The operator told Dawn that if she paid $400, the court would release the bench warrant and she would be free. Dawn paid the $400 right away thinking her daughter would be released the very same day.

Ten minutes later, the office called her back to let her know that the judge and the clerk had left but the release would happen first thing in the morning. In other words, Melissa had to spend a night in jail.

“I was furious,” she said, “but she told me it was out of her hands until the judge signed for release.” The next day the court was delayed for more than two hours because of a snowstorm. Melissa would end up spending another night in jail.

Finally, on the third day, Melissa’s dad, a construction worker, came to pick her up after even more delays. He had to take her to get her car from the impound lot and pay $246. Her father has seen his share of tragedy: he got hit by a semi-truck while working. He has used his workman’s compensation to help Melissa with her costs.

Dawn pleaded with the collections office to erase her debt. “My daughter spent three days in jail without her kids over an ambulance bill,” she said. Was this not enough to have her debt erased? “Jail doesn’t count,” was their reply.

The collections office told her that Melissa would still have to pay at least $1,200 of her outstanding debt. Dawn was told that her daughter would have to prove to the court that she could not pay her debt.

Poverty in La Porte, Indiana

The nightmare Melissa Latronica has endured reflects the horrific conditions workers face daily in the United States, with immense wealth accumulated at the top by billionaires and the financial aristocracy while millions endure poverty and hardship.

The town of La Porte, Indiana, where Melissa lives is just a 40-minute drive east of the economically devastated city of Gary, Indiana.

The Northwest Indiana region, including Gary, was once a national and international center of steel production and manufacturing. Steelworkers carried out fierce strikes, going back to 1919, against the major steel companies to fight for higher living standards. By the 1970s, like other parts of the industrial “Rust Belt”, the steel companies carried out thousands of layoffs and created depression-like conditions in cities across the country. Workers’ lives were destroyed, and the city remains ruined to this day.

Melissa with her daughter

Conditions in nearby La Porte are not any better for workers. A 2018 United Way study called the Indiana ALICE (Asset Limited, Income Constrained, Employed) report found that 55 percent of households in the city of nearly 22,000 residents are struggling just to meet basic needs.

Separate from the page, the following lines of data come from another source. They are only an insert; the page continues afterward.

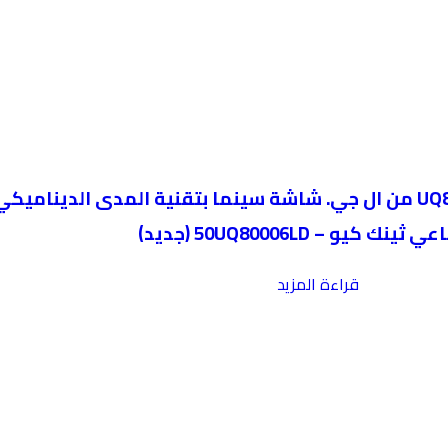
 50UQ80006LD (جديد)
قراءة المزيد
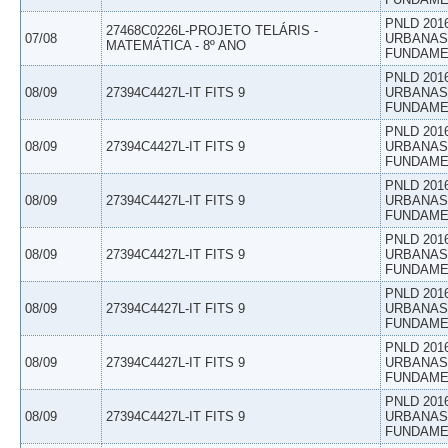
PNLD 201
27468C0226L-PROJETO TELÁRIS -
07/08
URBANAS 
MATEMÁTICA - 8º ANO
FUNDAME
PNLD 201
08/09
27394C4427L-IT FITS 9
URBANAS 
FUNDAME
PNLD 201
08/09
27394C4427L-IT FITS 9
URBANAS 
FUNDAME
PNLD 201
08/09
27394C4427L-IT FITS 9
URBANAS 
FUNDAME
PNLD 201
08/09
27394C4427L-IT FITS 9
URBANAS 
FUNDAME
PNLD 201
08/09
27394C4427L-IT FITS 9
URBANAS 
FUNDAME
PNLD 201
08/09
27394C4427L-IT FITS 9
URBANAS 
FUNDAME
PNLD 201
08/09
27394C4427L-IT FITS 9
URBANAS 
FUNDAME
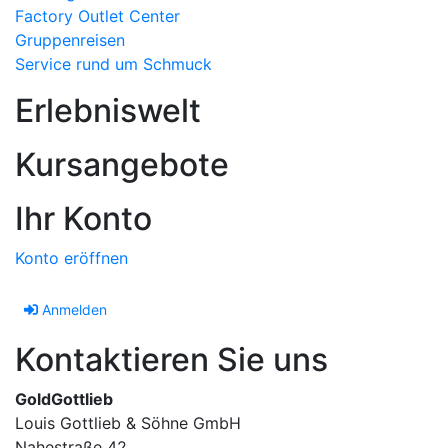
Factory Outlet Center
Gruppenreisen
Service rund um Schmuck
Erlebniswelt
Kursangebote
Ihr Konto
Konto eröffnen
Anmelden
Kontaktieren Sie uns
GoldGottlieb
Louis Gottlieb & Söhne GmbH
Nahestraße 42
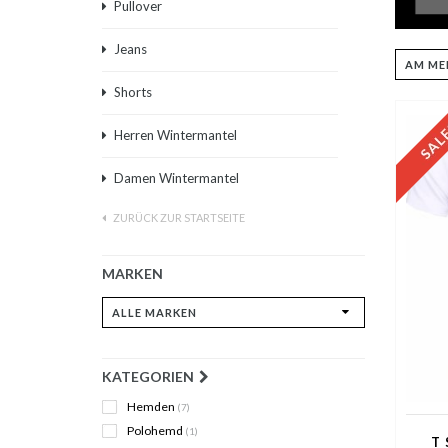
Pullover
Jeans
Shorts
Herren Wintermantel
Damen Wintermantel
ZURÜCK ZUR STARTSEITE
MARKEN
KATEGORIEN
Hemden
(7)
Polohemd
(1)
T 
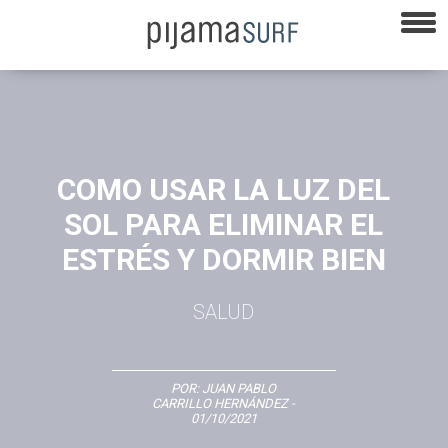
COMO USAR LA LUZ DEL
SOL PARA ELIMINAR EL
ESTRÉS Y DORMIR BIEN
SALUD
POR:
JUAN PABLO
CARRILLO HERNÁNDEZ
-
01/10/2021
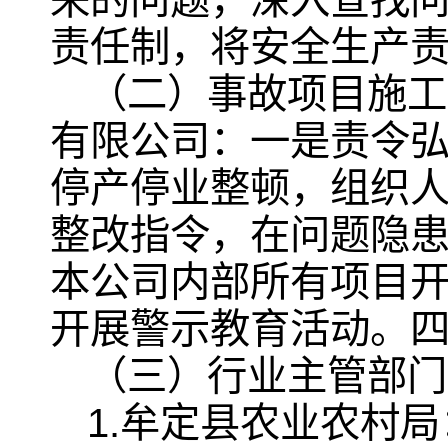
来的问题，深入查找
责任制，将安全生产
（二）事故项目施工
有限公司：一是责令
停产停业整顿，组织
整改指令，在问题隐
本公司内部所有项目开
开展警示教育活动。
（三）行业主管部门
1.牟定县农业农村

According to the study, more than 50 percent struggle to pay for housing, food, healthcare, childcare and transportation costs.

Melissa makes a poverty wage of $10 an hour as a certified nurse assistant, one of the top ten most dangerous jobs in the United States, according to a Forbes report. The average median salary for a nursing assistant is around $25,000. Nursing assistants endure the stresses of understaffing, overtime, long shifts, exposure to dangerous illnesses, radiation and dangerous medical devices.

“As a healthcare worker, you are often exhausted from lifting and running around assisting patients for 12 to 16 hours on end,” Melissa said. “It takes a lot to get up in the morning after a shift like that, but as a mom, you do what you need to do for your kids. My ex-husband and I share joint custody, so I’m not raising them entirely on my own like some mothers have to do.”

Throughout Indiana, more than 25 percent of households constitute ALICE households who struggle to make ends meet. More than 30 percent cannot meet basic needs and 75 percent of jobs pay less than $15 an hour. Conditions for healthcare workers, steel workers, autoworkers, logistics workers and others in the low-wage and temporary job sectors are increasingly intolerable and often devastating.

Melissa’s arrest made life even more difficult for her family. Being jailed took time away from her children who were supposed to be with her on her custody days. “My ex-husband had to scramble and find a way for my kids to get to school while he worked and had to take off work,” she said.

The criminalization of debt in America

Melissa Latronica’s arrest and her dehumanizing treatment in jail for a healthcare emergency bill highlights the increasing criminalization of poverty and the growth of the social crisis in the United States. The phenomenon of debtors’ prisons, once thought to be a Dickensian nightmare of the past that was officially outlawed by Congress in 1833, at least on paper, is again on the rise.

Debtors' prisons in the USA

Predatory collection agencies have colluded with the courts to punish the working class for their inability to pay onerous debts. A recent report by the American Civil Liberties Union (ACLU) found that more than 77 million Americans have had their debts turned over to the private debt collection industry.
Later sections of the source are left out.